Not long ago, Stephen Harper mused about scoring a hat trick in Ontario -- a Tory at Toronto City Hall, a Tory at Queen's Park and himself -- the Big Cheese -- in Ottawa. This morning, Rob Ford is in rehab; Tim Hudak has resigned; and Stephen Harper -- who knows?
The Conservative defeat last night -- and that's what it was -- was a case of a flawed message and a flawed messenger. Voters clearly understood that Tim Hudak's much vaunted one million jobs plan couldn't pass a grade four math class. And Mr. Hudak was a lousy salesman.
Because Ontario's provincial ridings mirror its federal ridings, there are a few lessons Harper should take from last night's results. Tasha Kheiriddin writes:
Fear of cuts trumps fear of corruption. NDP leader Andrea Horwath learned this the hard way. She kicked off the election to kick out a scandal-plagued government, but people were more concerned the Tories would cut services. And they voted Liberal to prevent that from happening.

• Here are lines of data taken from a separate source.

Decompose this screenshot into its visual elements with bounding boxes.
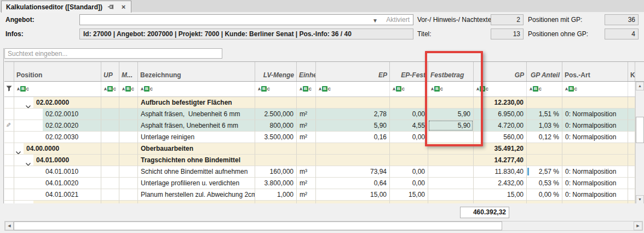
cell-festbetrag[interactable]: 5,90 [428,120,474,132]
scroll-up-button[interactable]: ▲ [636,82,644,90]
cell-m[interactable] [119,189,138,201]
cell-ep[interactable] [316,143,390,155]
cell-position[interactable]: 02.02.0020 [14,120,101,132]
cell-festbetrag[interactable] [428,189,474,201]
cell-einheit[interactable]: m² [297,120,316,132]
cell-lv[interactable] [255,155,297,166]
cell-bezeichnung[interactable]: Unterlage profilieren u. verdichten [138,178,255,189]
cell-festbetrag[interactable] [428,97,474,109]
cell-bezeichnung[interactable]: Asphalt fräsen, Unebenheit 6 mm [138,120,255,132]
cell-ka[interactable] [628,166,635,178]
cell-pos_art[interactable] [562,155,628,166]
group-row-02.02.0000[interactable]: 02.02.0000Aufbruch befestigter Flächen12… [4,97,644,109]
cell-einheit[interactable] [297,143,316,155]
cell-ep_fest[interactable]: 0,00 [390,132,428,143]
cell-gp_anteil[interactable]: 1,03 % [527,120,562,132]
scroll-down-button[interactable]: ▼ [636,195,644,204]
filter-cell-position[interactable]: ABC [14,82,101,96]
column-header-gp[interactable]: GP [474,62,527,81]
filter-cell-m[interactable]: ABC [119,82,138,96]
column-header-pos_art[interactable]: Pos.-Art [562,62,628,81]
column-header-bezeichnung[interactable]: Bezeichnung [138,62,255,81]
cell-gp[interactable]: 6.950,00 [474,109,527,120]
item-row-04.01.0021[interactable]: 04.01.0021Planum herstellen zul. Abweich… [4,189,644,201]
cell-up[interactable] [101,143,119,155]
filter-cell-ka[interactable] [628,82,635,96]
column-header-lv[interactable]: LV-Menge [255,62,297,81]
pin-icon[interactable] [107,3,115,11]
cell-m[interactable] [119,155,138,166]
filter-cell-gp[interactable]: ABC [474,82,527,96]
cell-bezeichnung[interactable]: Schicht ohne Bindemittel aufnehmen [138,166,255,178]
cell-festbetrag[interactable] [428,155,474,166]
cell-festbetrag[interactable] [428,132,474,143]
scroll-left-button[interactable]: ◀ [5,221,14,230]
column-header-ep_fest[interactable]: EP-Fest [390,62,428,81]
vertical-scroll-thumb[interactable] [636,117,644,143]
cell-lv[interactable]: 2.500,000 [255,109,297,120]
cell-lv[interactable]: 160,000 [255,166,297,178]
cell-up[interactable] [101,166,119,178]
cell-ep[interactable]: 73,94 [316,166,390,178]
cell-pos_art[interactable]: 0: Normalposition [562,109,628,120]
column-header-m[interactable]: M... [119,62,138,81]
filter-cell-festbetrag[interactable]: ABC [428,82,474,96]
cell-up[interactable] [101,132,119,143]
cell-ep[interactable]: 2,78 [316,109,390,120]
cell-m[interactable] [119,109,138,120]
cell-ka[interactable] [628,120,635,132]
cell-gp[interactable]: 12.230,00 [474,97,527,109]
cell-gp_anteil[interactable]: 2,57 % [527,166,562,178]
vertical-scrollbar[interactable]: ▲ ▼ [635,82,644,204]
cell-einheit[interactable]: m² [297,132,316,143]
horizontal-scrollbar[interactable]: ◀ ▶ [4,221,643,231]
cell-lv[interactable] [255,143,297,155]
cell-bezeichnung[interactable]: Asphalt fräsen, Unebenheit 6 mm [138,109,255,120]
cell-gp[interactable]: 15,00 [474,189,527,201]
cell-gp[interactable]: 35.491,20 [474,143,527,155]
cell-ka[interactable] [628,132,635,143]
item-row-02.02.0020[interactable]: ✎02.02.0020Asphalt fräsen, Unebenheit 6 … [4,120,644,132]
column-header-position[interactable]: Position [14,62,101,81]
cell-ep_fest[interactable] [390,143,428,155]
cell-up[interactable] [101,189,119,201]
cell-gp_anteil[interactable]: 0,00 % [527,189,562,201]
cell-pos_art[interactable]: 0: Normalposition [562,120,628,132]
cell-ka[interactable] [628,109,635,120]
cell-festbetrag[interactable] [428,143,474,155]
cell-gp[interactable]: 2.432,00 [474,178,527,189]
cell-ep[interactable]: 5,90 [316,120,390,132]
cell-einheit[interactable]: m² [297,178,316,189]
cell-position[interactable]: 02.02.0010 [14,109,101,120]
cell-einheit[interactable]: m² [297,189,316,201]
item-row-04.01.0020[interactable]: 04.01.0020Unterlage profilieren u. verdi… [4,178,644,189]
column-header-gp_anteil[interactable]: GP Anteil [527,62,562,81]
cell-ka[interactable] [628,97,635,109]
collapse-chevron-icon[interactable] [16,147,21,151]
filter-cell-einheit[interactable]: ABC [297,82,316,96]
group-row-04.00.0000[interactable]: 04.00.0000Oberbauarbeiten35.491,20 [4,143,644,155]
column-header-festbetrag[interactable]: Festbetrag [428,62,474,81]
close-icon[interactable]: × [119,3,128,11]
cell-gp_anteil[interactable] [527,143,562,155]
cell-festbetrag[interactable] [428,178,474,189]
angebot-combobox[interactable]: Umbau Olympiapark 2016 mit Übersettungst… [79,14,413,25]
cell-m[interactable] [119,132,138,143]
cell-position[interactable]: 04.01.0021 [14,189,101,201]
cell-ep_fest[interactable]: 4,55 [390,120,428,132]
cell-ka[interactable] [628,155,635,166]
cell-pos_art[interactable]: 0: Normalposition [562,178,628,189]
group-row-04.01.0000[interactable]: 04.01.0000Tragschichten ohne Bindemittel… [4,155,644,166]
cell-bezeichnung[interactable]: Unterlage reinigen [138,132,255,143]
item-row-04.01.0010[interactable]: 04.01.0010Schicht ohne Bindemittel aufne… [4,166,644,178]
cell-up[interactable] [101,178,119,189]
cell-position[interactable]: 04.01.0020 [14,178,101,189]
cell-einheit[interactable] [297,97,316,109]
cell-m[interactable] [119,178,138,189]
cell-bezeichnung[interactable]: Aufbruch befestigter Flächen [138,97,255,109]
cell-ep_fest[interactable] [390,155,428,166]
cell-position[interactable]: 04.01.0010 [14,166,101,178]
cell-ep[interactable] [316,155,390,166]
cell-pos_art[interactable] [562,97,628,109]
tab-kalkulationseditor[interactable]: Kalkulationseditor ([Standard]) × [1,1,131,13]
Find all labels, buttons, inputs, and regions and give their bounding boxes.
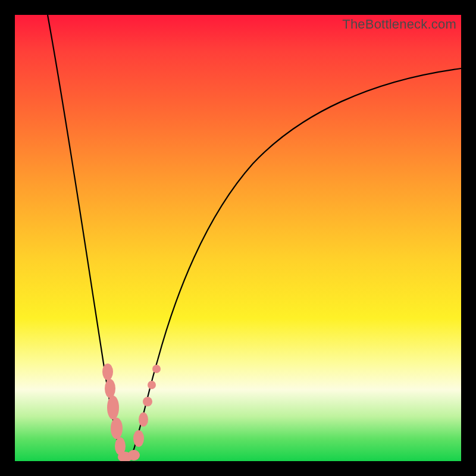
marker-dot — [128, 450, 140, 461]
curve-right-branch — [125, 68, 461, 461]
marker-dot — [133, 430, 144, 447]
marker-dot — [107, 396, 119, 419]
marker-dot — [111, 418, 123, 439]
marker-dot — [105, 379, 115, 398]
plot-area: TheBottleneck.com — [15, 15, 461, 461]
marker-dot — [143, 397, 152, 406]
curves-svg — [15, 15, 461, 461]
marker-dot — [148, 381, 156, 389]
marker-dot — [152, 365, 161, 373]
chart-frame: TheBottleneck.com — [0, 0, 476, 476]
marker-dot — [139, 412, 148, 427]
marker-dot — [102, 364, 113, 380]
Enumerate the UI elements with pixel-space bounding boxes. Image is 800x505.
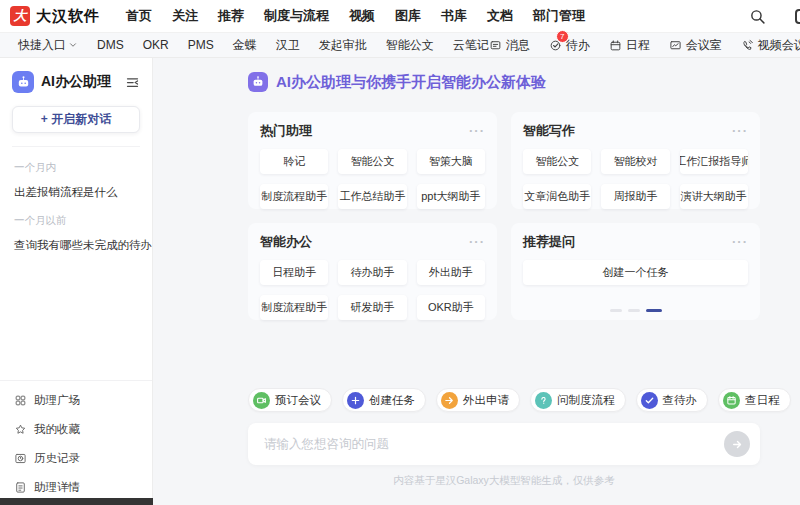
suggested-question-button[interactable]: 创建一个任务 <box>523 260 748 285</box>
quick-entry-dropdown[interactable]: 快捷入口 <box>18 37 78 54</box>
quick-action-chips: 预订会议 创建任务 外出申请 问制度流程 <box>248 388 760 412</box>
card-smart-writing: 智能写作 ··· 智能公文 智能校对 工作汇报指导师 文章润色助手 周报助手 演… <box>511 112 760 209</box>
more-icon[interactable]: ··· <box>732 238 748 246</box>
chip-label: 预订会议 <box>275 393 321 408</box>
sidebar-horizontal-scrollbar[interactable] <box>0 498 153 505</box>
assistant-button[interactable]: 制度流程助手 <box>260 295 328 320</box>
assistant-button[interactable]: 聆记 <box>260 149 328 174</box>
chip-label: 外出申请 <box>463 393 509 408</box>
nav-item-recommend[interactable]: 推荐 <box>218 7 244 25</box>
main-panel: AI办公助理与你携手开启智能办公新体验 热门助理 ··· 聆记 智能公文 智策大… <box>153 58 800 505</box>
more-icon[interactable]: ··· <box>469 238 485 246</box>
util-schedule-label: 日程 <box>626 37 650 54</box>
pagination-dots <box>511 309 760 312</box>
quick-link-kingdee[interactable]: 金蝶 <box>233 37 257 54</box>
chip-out-request[interactable]: 外出申请 <box>436 388 520 412</box>
pagination-dash-active[interactable] <box>646 309 662 312</box>
card-title: 热门助理 <box>260 122 312 140</box>
chip-label: 查日程 <box>745 393 780 408</box>
assistant-button[interactable]: 外出助手 <box>417 260 485 285</box>
nav-item-home[interactable]: 首页 <box>126 7 152 25</box>
sidebar-item-favorites[interactable]: 我的收藏 <box>0 415 152 444</box>
chip-check-todos[interactable]: 查待办 <box>636 388 709 412</box>
quick-entry-label: 快捷入口 <box>18 37 66 54</box>
quick-link-start-approval[interactable]: 发起审批 <box>319 37 367 54</box>
chip-ask-policy[interactable]: 问制度流程 <box>530 388 626 412</box>
search-icon[interactable] <box>749 8 766 25</box>
assistant-card-grid: 热门助理 ··· 聆记 智能公文 智策大脑 制度流程助手 工作总结助手 ppt大… <box>248 112 760 320</box>
util-video-conference[interactable]: 视频会议 <box>741 37 800 54</box>
pagination-dash[interactable] <box>628 309 640 312</box>
assistant-button[interactable]: 日程助手 <box>260 260 328 285</box>
assistant-button[interactable]: 智能公文 <box>338 149 406 174</box>
util-messages[interactable]: 消息 <box>489 37 530 54</box>
collapse-sidebar-icon[interactable] <box>123 73 142 92</box>
calendar-icon <box>723 392 740 409</box>
assistant-button[interactable]: 演讲大纲助手 <box>680 184 748 209</box>
util-meeting-room[interactable]: 会议室 <box>669 37 722 54</box>
calendar-icon <box>609 39 622 52</box>
nav-item-follow[interactable]: 关注 <box>172 7 198 25</box>
nav-item-library[interactable]: 书库 <box>441 7 467 25</box>
assistant-button[interactable]: OKR助手 <box>417 295 485 320</box>
ai-assistant-sidebar: AI办公助理 + 开启新对话 一个月内 出差报销流程是什么 一个月以前 查询我有… <box>0 58 153 505</box>
assistant-button[interactable]: 工作总结助手 <box>338 184 406 209</box>
chat-input[interactable] <box>262 436 724 452</box>
nav-item-dept-admin[interactable]: 部门管理 <box>533 7 585 25</box>
top-bar: 大 大汉软件 首页 关注 推荐 制度与流程 视频 图库 书库 文档 部门管理 <box>0 0 800 32</box>
quick-link-cloud-notes[interactable]: 云笔记 <box>453 37 489 54</box>
page-title: AI办公助理与你携手开启智能办公新体验 <box>248 72 760 92</box>
assistant-button[interactable]: 智能公文 <box>523 149 591 174</box>
assistant-button[interactable]: 智能校对 <box>601 149 669 174</box>
brand-name: 大汉软件 <box>36 7 100 26</box>
util-video-conference-label: 视频会议 <box>758 37 800 54</box>
new-chat-button[interactable]: + 开启新对话 <box>12 106 140 133</box>
apps-icon[interactable] <box>795 9 800 24</box>
history-item[interactable]: 查询我有哪些未完成的待办 <box>0 228 152 253</box>
assistant-button[interactable]: 智策大脑 <box>417 149 485 174</box>
quick-access-bar: 快捷入口 DMS OKR PMS 金蝶 汉卫 发起审批 智能公文 云笔记 消息 … <box>0 32 800 58</box>
quick-link-smart-doc[interactable]: 智能公文 <box>386 37 434 54</box>
video-camera-icon <box>253 392 270 409</box>
assistant-button[interactable]: 研发助手 <box>338 295 406 320</box>
chip-check-schedule[interactable]: 查日程 <box>718 388 791 412</box>
assistant-button[interactable]: 待办助手 <box>338 260 406 285</box>
util-todos[interactable]: 7 待办 <box>549 37 590 54</box>
pagination-dash[interactable] <box>610 309 622 312</box>
sidebar-item-assistant-plaza[interactable]: 助理广场 <box>0 386 152 415</box>
sidebar-item-label: 助理详情 <box>34 480 80 495</box>
message-icon <box>489 39 502 52</box>
quick-link-pms[interactable]: PMS <box>188 38 214 52</box>
chevron-down-icon <box>68 40 78 50</box>
history-icon <box>14 452 27 465</box>
chip-create-task[interactable]: 创建任务 <box>342 388 426 412</box>
assistant-button[interactable]: 周报助手 <box>601 184 669 209</box>
brand-logo[interactable]: 大 大汉软件 <box>10 6 100 26</box>
quick-link-dms[interactable]: DMS <box>97 38 124 52</box>
nav-item-policy-process[interactable]: 制度与流程 <box>264 7 329 25</box>
history-item[interactable]: 出差报销流程是什么 <box>0 175 152 200</box>
plus-icon <box>347 392 364 409</box>
quick-link-hanwei[interactable]: 汉卫 <box>276 37 300 54</box>
nav-item-video[interactable]: 视频 <box>349 7 375 25</box>
assistant-button[interactable]: 文章润色助手 <box>523 184 591 209</box>
util-schedule[interactable]: 日程 <box>609 37 650 54</box>
more-icon[interactable]: ··· <box>469 127 485 135</box>
star-icon <box>14 423 27 436</box>
assistant-button[interactable]: 制度流程助手 <box>260 184 328 209</box>
top-nav: 首页 关注 推荐 制度与流程 视频 图库 书库 文档 部门管理 <box>126 7 585 25</box>
nav-item-gallery[interactable]: 图库 <box>395 7 421 25</box>
nav-item-docs[interactable]: 文档 <box>487 7 513 25</box>
quick-link-okr[interactable]: OKR <box>143 38 169 52</box>
assistant-button[interactable]: 工作汇报指导师 <box>680 149 748 174</box>
send-button[interactable] <box>724 431 750 457</box>
brand-logo-icon: 大 <box>10 6 30 26</box>
assistant-button[interactable]: ppt大纲助手 <box>417 184 485 209</box>
more-icon[interactable]: ··· <box>732 127 748 135</box>
todo-badge: 7 <box>556 30 569 43</box>
chip-book-meeting[interactable]: 预订会议 <box>248 388 332 412</box>
ai-disclaimer: 内容基于星汉Galaxy大模型智能生成，仅供参考 <box>248 474 760 488</box>
sidebar-item-history[interactable]: 历史记录 <box>0 444 152 473</box>
sidebar-footer-menu: 助理广场 我的收藏 历史记录 助理详情 <box>0 380 152 505</box>
util-messages-label: 消息 <box>506 37 530 54</box>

Ontarians don’t feel overtaxed. No, really. The Tories promised to cut taxes. The Liberals promised to raise them. The NDP promised to do both. And the Liberals got a majority government. Sigh.
Likeability matters. In the corridors, when no one was watching, even stalwart Tories would shake their heads and lament that voters just didn’t like Hudak. Ontarians didn’t love Wynne or Horvath, but they liked them better. Which could explain why …
Harper joked at Jim Flaherty's funeral that even his friends don't like him. And his government has served up both corruption and tax cuts.
There will be two federal by-elections in Ontario at the end of the month. The results should be interesting. It's beginning to look like the province which gave Mr. Harper his majority could well show him the back of its hand in the next federal election. As they say in the American South, "The boy's cheese is slipping off his cracker."